### TASK INPUT:
····················

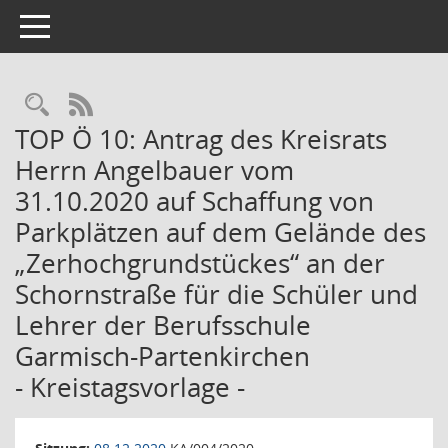
Toggle navigation
Rechercheauswahl
RSS-Feed
TOP Ö 10: Antrag des Kreisrats
Herrn Angelbauer vom
31.10.2020 auf Schaffung von
Parkplätzen auf dem Gelände des
„Zerhochgrundstückes“ an der
Schornstraße für die Schüler und
Lehrer der Berufsschule
Garmisch-Partenkirchen
- Kreistagsvorlage -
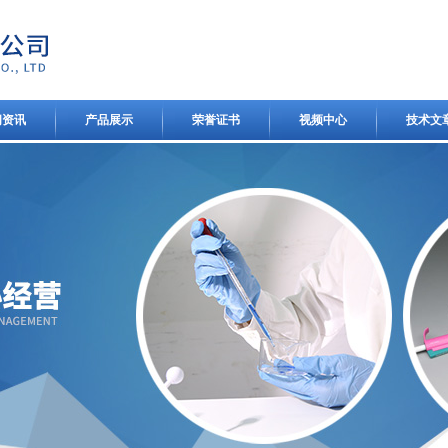
闻资讯
产品展示
荣誉证书
视频中心
技术文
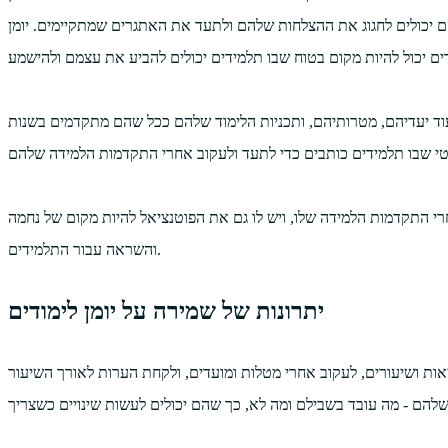
ם יכולים לחגוג את ההצלחות שלהם ולתעד את האתגרים שמתקיימים. יומן
עוד יעדיהם, מטרותיהם, ותכניות הלימוד שלהם ככל שהם מתקדמים בשנות
רי התקדמות הלמידה שלו, ויש לו גם את הפוטנציאל להיות מקום של נחמה
והשראה עבור התלמידים.
יתרונות של שמירה על יומן לימודים
צאות ושיעורים, לעקוב אחרי מטלות ומועדים, ולקחת הערות לאורך השיעור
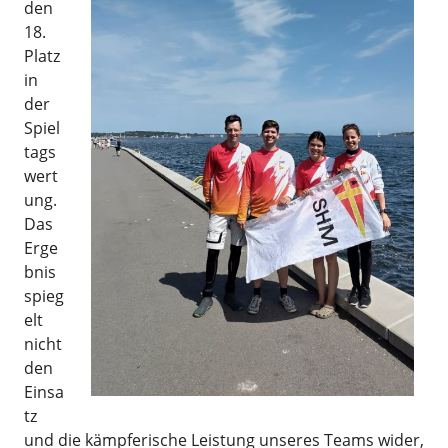
den
18.
Platz
in
der
Spiel
tags
wert
ung.
Das
Erge
bnis
spieg
elt
nicht
den
Einsa
tz
und die kämpferische Leistung unseres Teams wider,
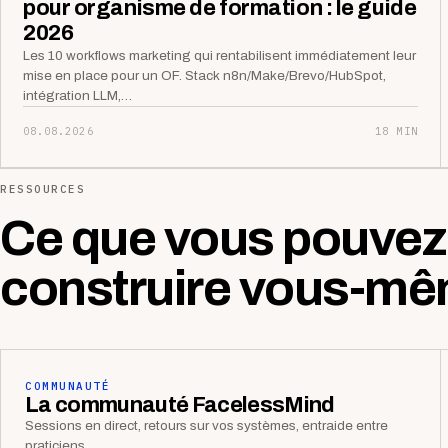
pour organisme de formation : le guide
2026
Les 10 workflows marketing qui rentabilisent immédiatement leur
mise en place pour un OF. Stack n8n/Make/Brevo/HubSpot,
intégration LLM,…
08.08.2026
18 MIN
RESSOURCES
Ce que vous pouvez
construire vous-mê
COMMUNAUTÉ
La communauté FacelessMind
Sessions en direct, retours sur vos systèmes, entraide entre
praticiens.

····················

### PROBLEM DESCRIPTION:
Starting at the line that contains "Parkplätzen auf dem Gelände des", retype each line through the end of the data exactly, and leave out every picture.

### RESULT OF THIS TASK:
Parkplätzen auf dem Gelände des
„Zerhochgrundstückes“ an der
Schornstraße für die Schüler und
Lehrer der Berufsschule
Garmisch-Partenkirchen
- Kreistagsvorlage -
闻资讯
产品展示
荣誉证书
视频中心
技术文
ם יכולים לחגוג את ההצלחות שלהם ולתעד את האתגרים שמתקיימים. יומן
עוד יעדיהם, מטרותיהם, ותכניות הלימוד שלהם ככל שהם מתקדמים בשנות
רי התקדמות הלמידה שלו, ויש לו גם את הפוטנציאל להיות מקום של נחמה
והשראה עבור התלמידים.
יתרונות של שמירה על יומן לימודים
צאות ושיעורים, לעקוב אחרי מטלות ומועדים, ולקחת הערות לאורך השיעור
den
18.
Platz
in
der
Spiel
tags
wert
ung.
Das
Erge
bnis
spieg
elt
nicht
den
Einsa
tz
und die kämpferische Leistung unseres Teams wider,
pour organisme de formation : le guide
2026
Les 10 workflows marketing qui rentabilisent immédiatement leur
mise en place pour un OF. Stack n8n/Make/Brevo/HubSpot,
intégration LLM,…
08.08.2026
18 MIN
RESSOURCES
Ce que vous pouvez
construire vous-mê
COMMUNAUTÉ
La communauté FacelessMind
Sessions en direct, retours sur vos systèmes, entraide entre
praticiens.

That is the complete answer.